The convex hull trick applies to any DP that looks like this:

\begin{aligned} \mathtt{DP}[0]&=0\\ \mathtt{DP}[i]&=a[i] + \max_{0 \le k < i}\{m[k]\cdot x[i]+q[k]\} \quad \text{for } 1 \leq i \leq n \end{aligned}

m[k]

and

q[k]

are constants only depending on

k

(not

i

) and have to be known as soon as

i=k

a[i]

and

x[i]

are constants only depending on

i

(not

k

) and have to be known right before

\mathtt{DP}[i]

is computed.

Example: Commando

Before we show how the trick works, we solve the task Commando.

The DP looks like this:

\mathtt{DP}[i] = \max_{0 \le k < i} \left\{a\cdot\Big(\sum_{j=k+1}^i x[j]\Big)^2 + b\cdot\Big(\sum_{j=k+1}^i x[j]\Big) + c + \mathtt{DP}[k]\right\}

This looks quadratic which and not at all in the form above, but we can simplify it by computing the prefix sums $s[i]=x[i]+s[i-1]$ (with $s[0]=0$ ), multiplying out and collecting the terms:

\begin{align*} \mathtt{DP}[i] &= \max_{0 \le k < i} \{a\cdot (s[i] - s[k])^2 + b\cdot(s[i] - s[k]) + c + \mathtt{DP}[k]\}\\ &= \max_{0 \leq k < i} \{a\cdot s[i]^2 + a\cdot s[k]^2 - 2\cdot a\cdot s[i]\cdot s[k] + b\cdot s[i] - b\cdot s[k] + c + \mathtt{DP}[k]\}\\ &= \underbrace{a\cdot s[i]^2 + b\cdot s[i] + c}_{a[i]} + \max_{0 \le k < i} \{\underbrace{-2\cdot a\cdot s[k]}_{m[k]}\cdot \underbrace{s[i]}_{x[i]} + \underbrace{a\cdot s[k]^2 - b\cdot s[k] + \mathtt{DP}[k]}_{q[k]}\}\\ \end{align*}

Convex Hull Data Structure

To speed up the DP equation

\mathtt{DP}[i]=a[i] + \max_{0 \le k< i}\{m[k]\cdot x[i]+q[k]\}

we implement a hull data structure that supports the following queries:

$\mathtt{insert}(m, q)$ : inserting a new line $y=m\cdot x+q$ in $\mathcal O(\log n)$
$\mathtt{query}(x)$ : computing $\max_\ell\{m_\ell\cdot x+q_\ell\}$ in $\mathcal O(\log n)$

This allows us to solve the recurrence by repeatedly adding new lines and querying for the maximum:

hull h;
vector<long long> dp(n);
for (int i = 1; i <= n; ++i) {
  h.insert({m[i-1], q[i-1]});
  dp[i] = a[i] + h.query(x[i]);
}

This data structure works by dynamically storing the convex hull of linear functions and finding the value at a given $x$ by binary searching to find the line that is currently dominating.

Deque Implementation

Quite often, the DP equation of the convex hull trick

\mathtt{DP}[i]=a[i] + \max_{0 \le k < i}\{m[k]\cdot x[i]+q[k]\}

additionally satisfies

$m[j+1]>m[j]$ (slopes are increasing) and
$x[j+1]\ge x[j]$ (queries are increasing).

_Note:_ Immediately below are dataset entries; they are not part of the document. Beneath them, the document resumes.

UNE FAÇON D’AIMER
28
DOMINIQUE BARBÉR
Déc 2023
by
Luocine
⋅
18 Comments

This is the case in our example problem above: The queries at $x[i]=s[i]$ are increasing because $s$ is the prefix sum of positive values. Because $a<0$ , the slope $m[i]=-2\cdot a\cdot s[i]$ is also increasing.

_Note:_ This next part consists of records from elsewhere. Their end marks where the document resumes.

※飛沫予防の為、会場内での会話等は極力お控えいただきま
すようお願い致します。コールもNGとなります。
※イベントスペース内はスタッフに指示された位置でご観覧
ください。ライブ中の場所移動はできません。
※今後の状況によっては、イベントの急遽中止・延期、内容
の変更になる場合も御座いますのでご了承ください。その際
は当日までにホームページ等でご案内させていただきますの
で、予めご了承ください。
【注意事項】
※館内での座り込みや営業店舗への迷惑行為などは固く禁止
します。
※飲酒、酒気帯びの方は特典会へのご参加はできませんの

The increasing slopes simplify the insertion: We know that the line must be added to the right side. So we can remove lines as long as they are hidden (similar to the convex hull idea), and then add the new line. An update is amortized $\mathcal O(1)$ .

The same trick can be applied for the query: We know that whereever the current maximal line is, we can never “go back” afterwards, so we can just remove the lines at the beginning. Such a query is also amortized $\mathcal O(1)$ .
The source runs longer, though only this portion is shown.